Pull every line with "aussi" from the material.
──────
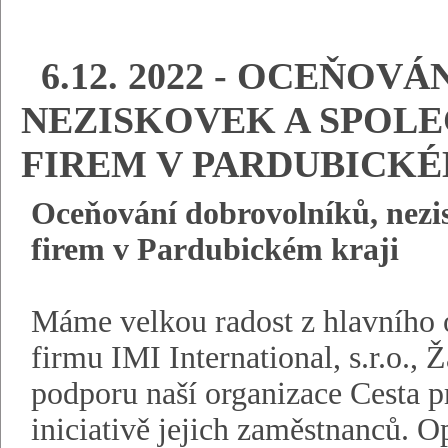
6.12. 2022 - OCEŇOV
NEZISKOVEK A SPOL
FIREM V PARDUBICKÉ
Oceňování dobrovolníků, nezi
firem v Pardubickém kraji
Máme velkou radost z hlavního 
firmu IMI International, s.r.o.,
podporu naší organizace Cesta pr
iniciativě jejich zaměstnanců. O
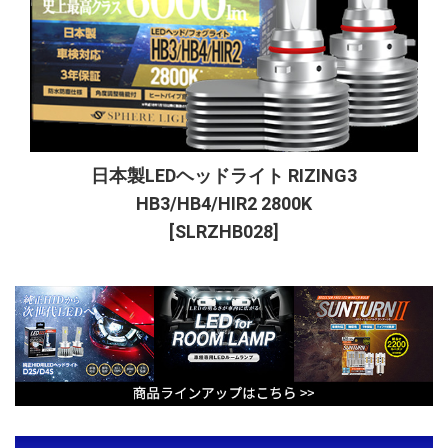
日本製LEDヘッドライト RIZING3
HB3/HB4/HIR2 2800K
[SLRZHB028]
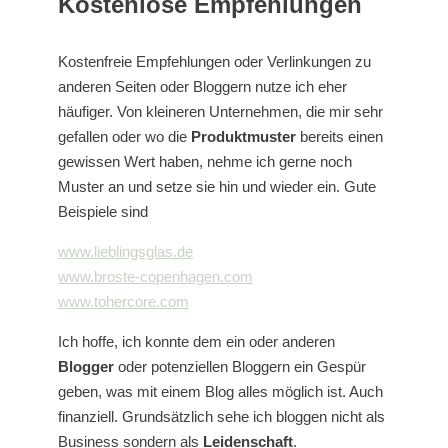
Kostenlose Empfehlungen
Kostenfreie Empfehlungen oder Verlinkungen zu
anderen Seiten oder Bloggern nutze ich eher
häufiger. Von kleineren Unternehmen, die mir sehr
gefallen oder wo die
Produktmuster
bereits einen
gewissen Wert haben, nehme ich gerne noch
Muster an und setze sie hin und wieder ein. Gute
Beispiele sind
www.lieblingsglas.de
www.broste-copenhagen.com
www.tohercore.com
Ich hoffe, ich konnte dem ein oder anderen
Blogger
oder potenziellen Bloggern ein Gespür
geben, was mit einem Blog alles möglich ist. Auch
finanziell. Grundsätzlich sehe ich bloggen nicht als
Business sondern als
Leidenschaft
.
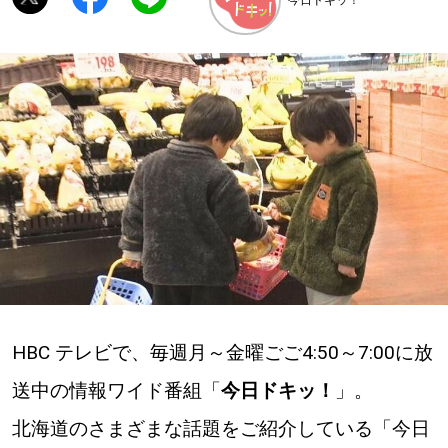
深める
ゆるむ
SitakkeTV
LOCAL
ローカルエリア
all
札幌
HBC テレビで、毎週月～金曜ごご4:50～7:00に放
道北
送中の情報ワイド番組「
今日ドキッ！
」。
北海道のさまざまな話題をご紹介している「今日
道南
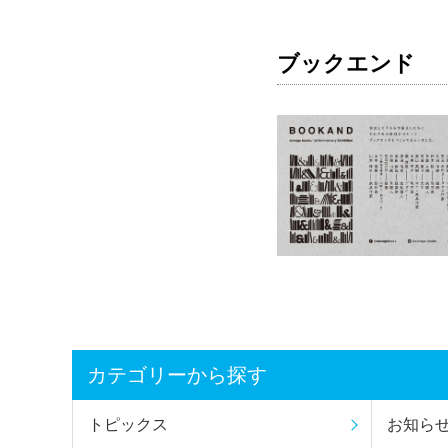
ブックエンド
カテゴリーから探す
トピックス
お知ら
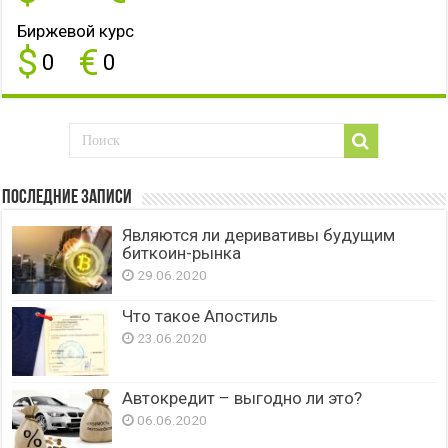
Биржевой курс
$
€
0
0
Последние записи
Являются ли деривативы будущим
биткоин-рынка
29.06.2020
Что такое Апостиль
23.06.2020
Автокредит – выгодно ли это?
06.06.2020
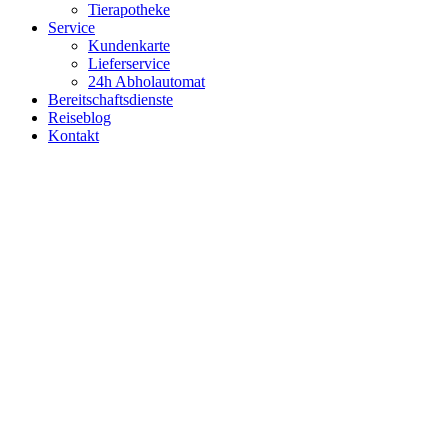
Tierapotheke
Service
Kundenkarte
Lieferservice
24h Abholautomat
Bereitschaftsdienste
Reiseblog
Kontakt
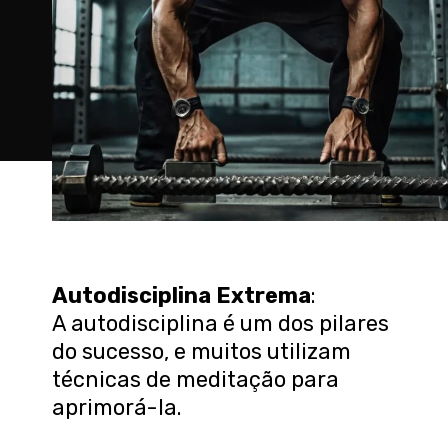
Autodisciplina Extrema
:
A autodisciplina é um dos pilares
do sucesso, e muitos utilizam
técnicas de meditação para
aprimorá-la.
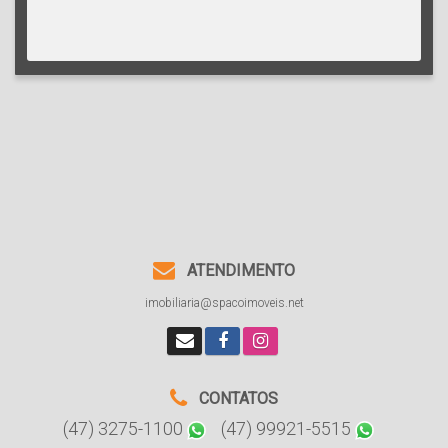
ATENDIMENTO
imobiliaria@spacoimoveis.net
CONTATOS
(47) 3275-1100
(47) 99921-5515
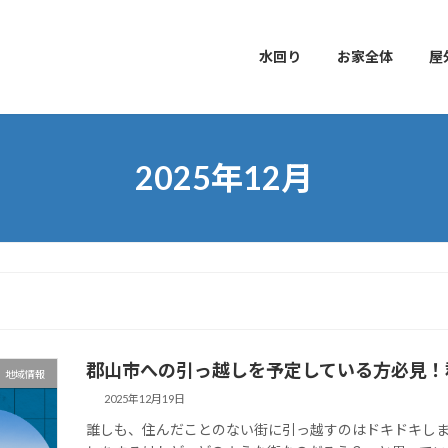
水回り
お家全体
屋
2025年12月
郡山市への引っ越しを予定している方必見！
地域情報
2025年12月19日
誰しも、住んだことのない街に引っ越すのはドキドキしま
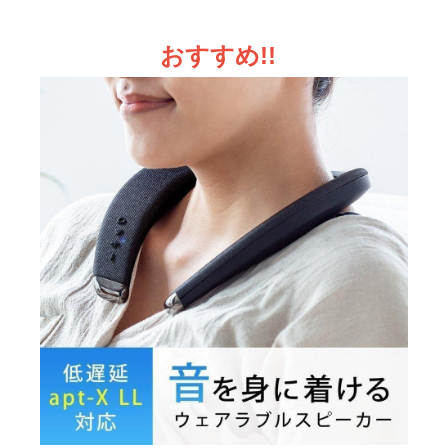
おすすめ!!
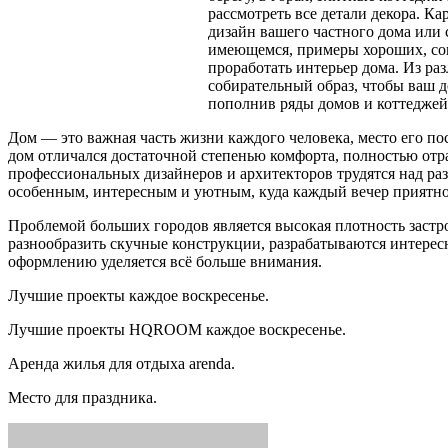
рассмотреть все детали декора. К
дизайн вашего частного дома или 
имеющемся, примеры хороших, сов
проработать интерьер дома. Из ра
собирательный образ, чтобы ваш 
пополнив ряды домов и коттеджей
Дом — это важная часть жизни каждого человека, место его п
дом отличался достаточной степенью комфорта, полностью отра
профессиональных дизайнеров и архитекторов трудятся над раз
особенным, интересным и уютным, куда каждый вечер приятно в
Проблемой больших городов является высокая плотность заст
разнообразить скучные конструкции, разрабатываются интере
оформлению уделяется всё больше внимания.
Лучшие проекты каждое воскресенье.
Лучшие проекты HQROOM каждое воскресенье.
Аренда жилья для отдыха arenda.
Место для праздника.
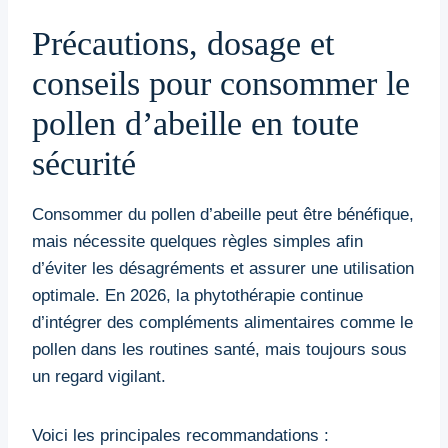
Précautions, dosage et
conseils pour consommer le
pollen d’abeille en toute
sécurité
Consommer du pollen d’abeille peut être bénéfique,
mais nécessite quelques règles simples afin
d’éviter les désagréments et assurer une utilisation
optimale. En 2026, la phytothérapie continue
d’intégrer des compléments alimentaires comme le
pollen dans les routines santé, mais toujours sous
un regard vigilant.
Voici les principales recommandations :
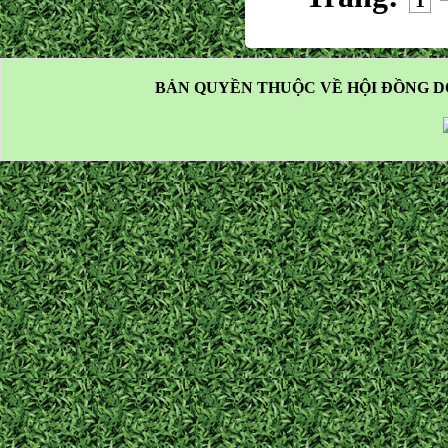
1
BẢN QUYỀN THUỘC VỀ HỘI ĐỒNG D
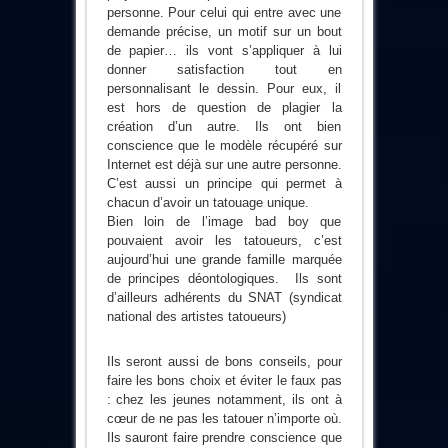
personne. Pour celui qui entre avec une
demande précise, un motif sur un bout
de papier… ils vont s’appliquer à lui
donner satisfaction tout en
personnalisant le dessin. Pour eux, il
est hors de question de plagier la
création d’un autre. Ils ont bien
conscience que le modèle récupéré sur
Internet est déjà sur une autre personne.
C’est aussi un principe qui permet à
chacun d’avoir un tatouage unique.
Bien loin de l’image bad boy que
pouvaient avoir les tatoueurs, c’est
aujourd’hui une grande famille marquée
de principes déontologiques. Ils sont
d’ailleurs adhérents du SNAT (syndicat
national des artistes tatoueurs)
Ils seront aussi de bons conseils, pour
faire les bons choix et éviter le faux pas
: chez les jeunes notamment, ils ont à
cœur de ne pas les tatouer n’importe où.
Ils sauront faire prendre conscience que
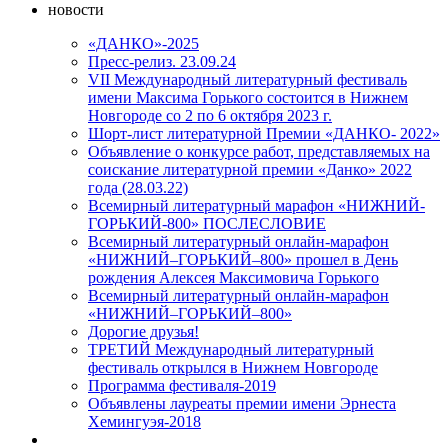
новости
«ДАНКО»-2025
Пресс-релиз. 23.09.24
VII Международный литературный фестиваль
имени Максима Горького состоится в Нижнем
Новгороде со 2 по 6 октября 2023 г.
Шорт-лист литературной Премии «ДАНКО- 2022»
Объявление о конкурсе работ, представляемых на
соискание литературной премии «Данко» 2022
года (28.03.22)
Всемирный литературный марафон «НИЖНИЙ-
ГОРЬКИЙ-800» ПОСЛЕСЛОВИЕ
Всемирный литературный онлайн-марафон
«НИЖНИЙ–ГОРЬКИЙ–800» прошел в День
рождения Алексея Максимовича Горького
Всемирный литературный онлайн-марафон
«НИЖНИЙ–ГОРЬКИЙ–800»
Дорогие друзья!
ТРЕТИЙ Международный литературный
фестиваль открылся в Нижнем Новгороде
Программа фестиваля-2019
Объявлены лауреаты премии имени Эрнеста
Хемингуэя-2018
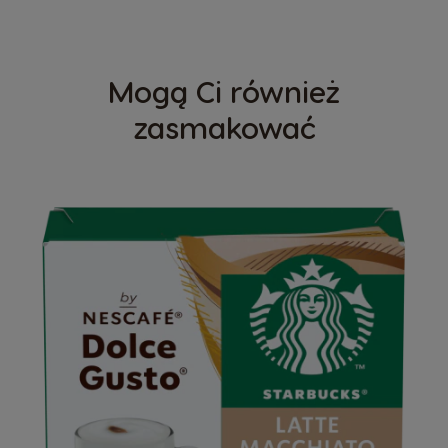
Mogą Ci również
zasmakować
──────
■ Answer box
C’est aussi un principe qui permet à
Ils seront aussi de bons conseils, pour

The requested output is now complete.